Man-made climate change was responsible for an additional 41 days of dangerous heat around the world, according to scientists with World Weather Attribution and Climate Central, groups seeking to quantify the effect of “climate change” on “extreme weather events.” The announcement comes on the heels of the Copernicus Climate Change Service reporting with “virtual certainty” that 2024 was going to be the “hottest year on record.”
Goal: Phasing Out Fossil Fuels
The claim was retailed by The Associated Press. That outlet appears to be giving the Danish extremist group KR Foundation its money’s worth by furthering the climate-emergency agenda. (The KR Foundation’s raison d’être is “pushing for a rapid phase-out of fossil fuels at a global level.”)
The source of the recent claim is World Weather Attribution. Founded in 2014, the group’s sole purpose is to attribute current weather to man-made climate change. In the “research,” international volunteer scientists reportedly studied temperature readings from all over the world to temperatures that would have been expected in a world without climate change.
“The finding is devastating but utterly unsurprising: Climate change did play a role, and often a major role in most of the events we studied, making heat, droughts, tropical cyclones and heavy rainfall more likely and more intense across the world, destroying lives and livelihoods of millions and often uncounted numbers of people,” said Friederike Otto of World Weather Attribution.
“As long as the world keeps burning fossil fuels, this will only get worse,” she explained.
And it’s primarily the world’s poorest and most vulnerable who are seeing the worst effects of the supposedly record heat. Said Climate Central’s Kristina Dahl:
The poorest, least developed countries on the planet are the places that are experiencing even higher numbers.
Further, some scientists fretted, heat-related deaths were severely underreported, especially in those poor and less-developed nations.
“People don’t have to die in heat waves,” said Otto.
But if we can’t communicate convincingly, “but actually a lot of people are dying,” it’s much harder to raise this awareness. Heat waves are by far the deadliest extreme event, and they are the extreme events where climate change is a real game changer.
More Fearmongering
“Extreme weather reached dangerous new heights in 2024,” the report noted:
This year’s record-breaking temperatures fueled unrelenting heatwaves, drought, wildfire, storms and floods that killed thousands of people and forced millions from their homes. This exceptional year of extreme weather shows how dangerous life has already become with 1.3°C of human-induced warming, and highlights the urgency of moving away from planet-heating fossil fuels as quickly as possible.
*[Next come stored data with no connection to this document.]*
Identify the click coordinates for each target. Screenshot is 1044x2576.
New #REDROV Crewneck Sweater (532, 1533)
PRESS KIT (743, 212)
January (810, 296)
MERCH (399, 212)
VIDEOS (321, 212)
The authors also commented on the number of deaths worldwide brought on by the so-called climate crisis:
Climate change contributed to the deaths of at least 3,700 people and the displacement of millions in 26 weather events we studied in 2024,. These were just a small fraction of the 219 events that met our trigger criteria, used to identify the most impactful weather events. It’s likely the total number of people killed in extreme weather events intensified by climate change this year is in the tens, or hundreds of thousands.
Reality Check
Of course it all sounds horrific; as propaganda it’s meant to. But let’s put on the brakes for a moment. “Attribution science” is a 21st-century invention, after all. It started when climate alarmists’ claims of an unlivable environment were being dismissed as a problem for the next century. Disbelief was stifling movement on climate change policy politically.
Therefore, the claim that 3,700 peopled have died and millions have been displaced needs to be taken with a grain of salt, to say the least. While the authors of the report claim they used peer-reviewable methods, the results have yet to be peer-reviewed. Any scientist undertaking such a review would have to face the wrath of the climate-change industry, which controls most scientific funding.
So, the claims in World Weather Attribution’s report are specious at best, and downright fraudulent at worst.